The Badia of Santi Salvatore e Cirino or in English the Abbey of Saints Salvatore and Cirino is a former Cistercian monastery located in Abbadia a Isola, west of the village of Monteriggioni, in the province of Siena in the Italian region of Tuscany. The abbey is also known as the Badia a Isola or Abbazia dei Santi Salvatore e Cirino. The monastic buildings include an inn, restaurant and halls for cultural events.

==History==
The abbey was founded in 1001 by a noblewoman named Ava, a member of the Lambardi di Staggia family. The place where the monastery is sited was once surrounded by water, and lay on the pilgrimage route known as Via Francigena.

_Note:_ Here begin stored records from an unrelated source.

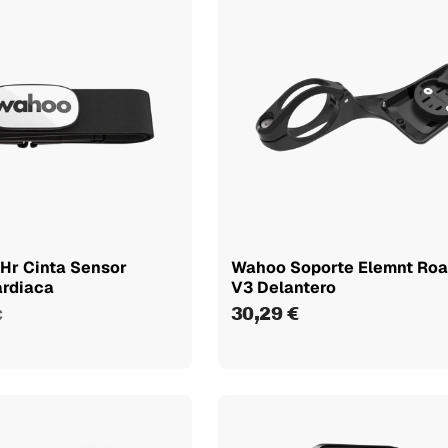
Hr Cinta Sensor
Wahoo Soporte Elemnt Roa
ardiaca
V3 Delantero
30,29 €
€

It served as a hospice or inn for travelers on the way to Rome. Located on the frontiers of Siena and Florence, the abbey suffered from the frequent wars. In 1446, a bull by Pope Eugenius had placed the monastery under the rule of the Monastery of Sant'Eugenio in Siena. In 1554, the site was occupied by the Florentine and Imperial forces.

Located below Mount Maggio, the Romanesque stone abbey church has three naves and three apses. The bare, partly ruinous facade has small high bifore windows. The monastery entrance still recalls it fortress-like origins. The main altarpiece is a 15th-century polyptych by Sano di Pietro.